- Assigned task: Records follow. Pull out every line that contains "Handwrite".

- Extracted material:
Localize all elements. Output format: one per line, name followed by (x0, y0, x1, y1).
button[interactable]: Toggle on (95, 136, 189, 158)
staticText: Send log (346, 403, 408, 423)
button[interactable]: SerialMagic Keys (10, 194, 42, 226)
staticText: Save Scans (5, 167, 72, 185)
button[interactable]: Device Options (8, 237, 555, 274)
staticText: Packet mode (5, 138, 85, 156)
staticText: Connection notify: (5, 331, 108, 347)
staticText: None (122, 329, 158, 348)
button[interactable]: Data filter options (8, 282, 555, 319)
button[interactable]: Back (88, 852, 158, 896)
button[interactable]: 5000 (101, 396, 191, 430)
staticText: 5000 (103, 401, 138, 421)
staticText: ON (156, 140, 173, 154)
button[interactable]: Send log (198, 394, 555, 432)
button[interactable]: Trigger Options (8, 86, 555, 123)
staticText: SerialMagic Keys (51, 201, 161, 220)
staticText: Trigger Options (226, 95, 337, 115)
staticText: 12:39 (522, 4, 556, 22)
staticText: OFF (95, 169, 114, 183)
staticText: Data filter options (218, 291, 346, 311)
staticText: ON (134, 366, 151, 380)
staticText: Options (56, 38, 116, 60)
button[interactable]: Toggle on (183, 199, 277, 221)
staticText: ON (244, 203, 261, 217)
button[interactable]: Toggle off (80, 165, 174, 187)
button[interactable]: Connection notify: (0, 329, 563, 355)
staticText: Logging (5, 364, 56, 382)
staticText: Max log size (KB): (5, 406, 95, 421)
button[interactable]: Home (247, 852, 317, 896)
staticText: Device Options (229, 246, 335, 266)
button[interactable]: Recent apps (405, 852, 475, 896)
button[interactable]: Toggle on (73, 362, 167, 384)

==

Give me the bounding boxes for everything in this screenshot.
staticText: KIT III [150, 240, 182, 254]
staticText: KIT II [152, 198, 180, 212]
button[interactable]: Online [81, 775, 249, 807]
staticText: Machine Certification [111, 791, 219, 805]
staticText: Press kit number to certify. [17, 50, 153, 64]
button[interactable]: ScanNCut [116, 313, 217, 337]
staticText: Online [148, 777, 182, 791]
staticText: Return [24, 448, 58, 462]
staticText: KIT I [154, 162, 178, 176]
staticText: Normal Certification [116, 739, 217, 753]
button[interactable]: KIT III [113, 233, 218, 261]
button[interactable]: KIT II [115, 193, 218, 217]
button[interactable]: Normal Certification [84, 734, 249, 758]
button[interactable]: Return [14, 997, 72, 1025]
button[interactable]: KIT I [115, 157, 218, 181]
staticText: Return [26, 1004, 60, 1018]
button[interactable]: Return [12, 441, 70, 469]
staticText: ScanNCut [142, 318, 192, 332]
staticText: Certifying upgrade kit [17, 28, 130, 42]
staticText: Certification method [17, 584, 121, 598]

...

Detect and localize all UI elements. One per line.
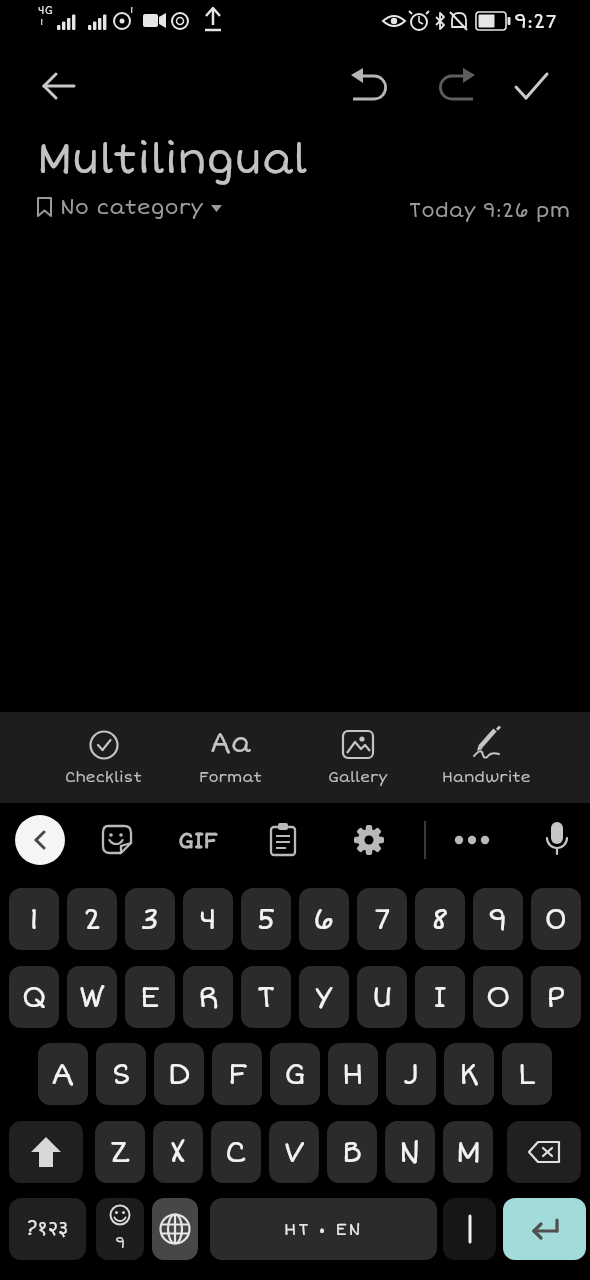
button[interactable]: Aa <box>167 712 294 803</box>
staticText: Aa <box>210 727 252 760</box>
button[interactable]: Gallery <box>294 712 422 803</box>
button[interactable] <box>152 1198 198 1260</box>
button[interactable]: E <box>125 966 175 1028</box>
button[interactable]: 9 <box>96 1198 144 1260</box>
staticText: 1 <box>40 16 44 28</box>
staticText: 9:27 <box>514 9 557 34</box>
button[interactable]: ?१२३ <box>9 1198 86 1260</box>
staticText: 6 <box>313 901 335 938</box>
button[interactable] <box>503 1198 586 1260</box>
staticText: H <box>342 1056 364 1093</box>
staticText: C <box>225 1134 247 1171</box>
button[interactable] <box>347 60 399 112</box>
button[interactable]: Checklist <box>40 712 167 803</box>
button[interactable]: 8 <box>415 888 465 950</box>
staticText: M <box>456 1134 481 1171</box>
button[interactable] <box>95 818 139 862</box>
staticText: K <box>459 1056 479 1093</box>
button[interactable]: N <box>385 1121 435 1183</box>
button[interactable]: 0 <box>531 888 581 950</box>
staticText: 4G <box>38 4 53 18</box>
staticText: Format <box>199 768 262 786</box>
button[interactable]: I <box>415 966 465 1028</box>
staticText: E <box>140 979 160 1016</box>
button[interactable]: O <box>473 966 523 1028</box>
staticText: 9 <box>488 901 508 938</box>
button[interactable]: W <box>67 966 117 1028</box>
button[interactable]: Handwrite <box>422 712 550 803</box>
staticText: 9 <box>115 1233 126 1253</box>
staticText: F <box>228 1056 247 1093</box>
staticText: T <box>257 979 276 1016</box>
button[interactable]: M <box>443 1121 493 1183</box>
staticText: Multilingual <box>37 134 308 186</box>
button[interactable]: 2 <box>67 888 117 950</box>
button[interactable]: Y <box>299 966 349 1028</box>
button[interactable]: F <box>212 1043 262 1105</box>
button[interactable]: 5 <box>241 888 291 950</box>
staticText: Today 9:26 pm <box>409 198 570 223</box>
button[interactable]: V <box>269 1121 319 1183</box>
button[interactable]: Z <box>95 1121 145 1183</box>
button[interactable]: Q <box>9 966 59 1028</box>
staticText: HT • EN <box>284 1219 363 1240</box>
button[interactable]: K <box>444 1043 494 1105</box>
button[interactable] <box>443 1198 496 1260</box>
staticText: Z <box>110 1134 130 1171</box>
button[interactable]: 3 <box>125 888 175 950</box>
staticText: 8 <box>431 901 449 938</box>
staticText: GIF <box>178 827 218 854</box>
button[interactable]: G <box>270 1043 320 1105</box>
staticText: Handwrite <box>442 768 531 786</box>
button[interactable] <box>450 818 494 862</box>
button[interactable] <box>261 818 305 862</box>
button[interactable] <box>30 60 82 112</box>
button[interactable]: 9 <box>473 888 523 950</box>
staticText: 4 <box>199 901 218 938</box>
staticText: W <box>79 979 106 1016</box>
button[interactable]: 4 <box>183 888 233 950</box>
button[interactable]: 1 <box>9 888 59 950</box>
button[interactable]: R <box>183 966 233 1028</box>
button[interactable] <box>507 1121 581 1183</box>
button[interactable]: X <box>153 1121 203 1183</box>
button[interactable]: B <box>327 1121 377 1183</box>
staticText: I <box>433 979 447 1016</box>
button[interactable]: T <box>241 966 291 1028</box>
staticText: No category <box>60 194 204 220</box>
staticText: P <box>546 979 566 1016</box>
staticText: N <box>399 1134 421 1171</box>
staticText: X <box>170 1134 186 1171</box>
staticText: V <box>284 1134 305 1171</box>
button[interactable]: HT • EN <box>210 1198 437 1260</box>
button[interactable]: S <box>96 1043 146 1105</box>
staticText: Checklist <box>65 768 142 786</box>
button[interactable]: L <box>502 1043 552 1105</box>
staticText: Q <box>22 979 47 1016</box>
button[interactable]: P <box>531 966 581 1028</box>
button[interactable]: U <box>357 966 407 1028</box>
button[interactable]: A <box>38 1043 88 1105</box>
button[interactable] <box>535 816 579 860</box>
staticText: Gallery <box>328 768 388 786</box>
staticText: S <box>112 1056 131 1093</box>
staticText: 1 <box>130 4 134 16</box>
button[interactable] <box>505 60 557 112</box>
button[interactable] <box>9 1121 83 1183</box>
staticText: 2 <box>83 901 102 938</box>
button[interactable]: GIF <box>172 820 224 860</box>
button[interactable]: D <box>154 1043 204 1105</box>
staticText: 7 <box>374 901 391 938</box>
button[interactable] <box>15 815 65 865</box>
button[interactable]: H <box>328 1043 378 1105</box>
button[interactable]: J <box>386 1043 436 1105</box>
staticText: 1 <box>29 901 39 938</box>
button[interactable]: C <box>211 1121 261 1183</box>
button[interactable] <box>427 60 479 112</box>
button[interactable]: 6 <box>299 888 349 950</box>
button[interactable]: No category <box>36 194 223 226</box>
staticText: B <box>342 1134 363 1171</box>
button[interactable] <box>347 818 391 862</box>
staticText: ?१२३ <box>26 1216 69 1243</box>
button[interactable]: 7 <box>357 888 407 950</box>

- Answer for this exercise:
button[interactable]: Handwrite <box>422 712 550 803</box>
staticText: Handwrite <box>442 768 531 786</box>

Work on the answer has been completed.